Fact: Article III, Section 2 expressly describes and circumscribes the judicial Power of the Supreme Court and all inferior Courts established by Congress.

The judicial Power shall extend to all Cases, in Law and Equity, arising under this Constitution, the Laws of the United States, and Treaties made, or which shall be made, under their Authority

Moreover, the “judicial Power”, aka the “judiciary” was understood by definitions in use at the time of the Constitution’s drafting to mean courts of law:

That branch of government which is concerned in the trial and determination of controversies between parties, and of criminal prosecutions; the system of courts of justice in a government. An independent judiciary is the firmest bulwark of freedom.

https://webstersdictionary1828.com/Dictionary/judiciary

Jurisprudence, then as now, was “the science of the law”

https://webstersdictionary1828.com/Dictionary/jurisprudence

Jurists were and are men knowledgeable in the law.

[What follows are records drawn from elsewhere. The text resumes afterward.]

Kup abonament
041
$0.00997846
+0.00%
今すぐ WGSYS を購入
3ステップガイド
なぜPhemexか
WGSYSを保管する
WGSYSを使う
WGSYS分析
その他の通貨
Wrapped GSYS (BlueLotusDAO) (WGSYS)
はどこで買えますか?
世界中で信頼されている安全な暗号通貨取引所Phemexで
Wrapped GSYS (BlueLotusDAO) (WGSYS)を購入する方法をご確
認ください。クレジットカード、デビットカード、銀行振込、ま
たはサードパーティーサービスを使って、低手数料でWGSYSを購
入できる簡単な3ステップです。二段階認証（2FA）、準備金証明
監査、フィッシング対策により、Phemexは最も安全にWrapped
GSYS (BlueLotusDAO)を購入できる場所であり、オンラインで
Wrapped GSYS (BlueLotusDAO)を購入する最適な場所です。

https://webstersdictionary1828.com/Dictionary/jurist

And a “Justice” (e.g., the Chief Justice of the United States) was and is someone empowered to hold court and administer “justice”, which is done through “practical conformity to the laws.”

https://webstersdictionary1828.com/Dictionary/justice

Finally, one cannot overlook that Article VI of the Constitution declares it unambiguously to be the supreme law of the land.

Which is how Marshall came to conclude that an act of the legislature contrary to the Constitution cannot stand and is automatically void.

The unconstitutionality of an act of a legislature (and consequent invalidity) is not an arbitrary declaration by the judicial Power but the inevitable consequence of its conflict with the strictures of the Constitution itself.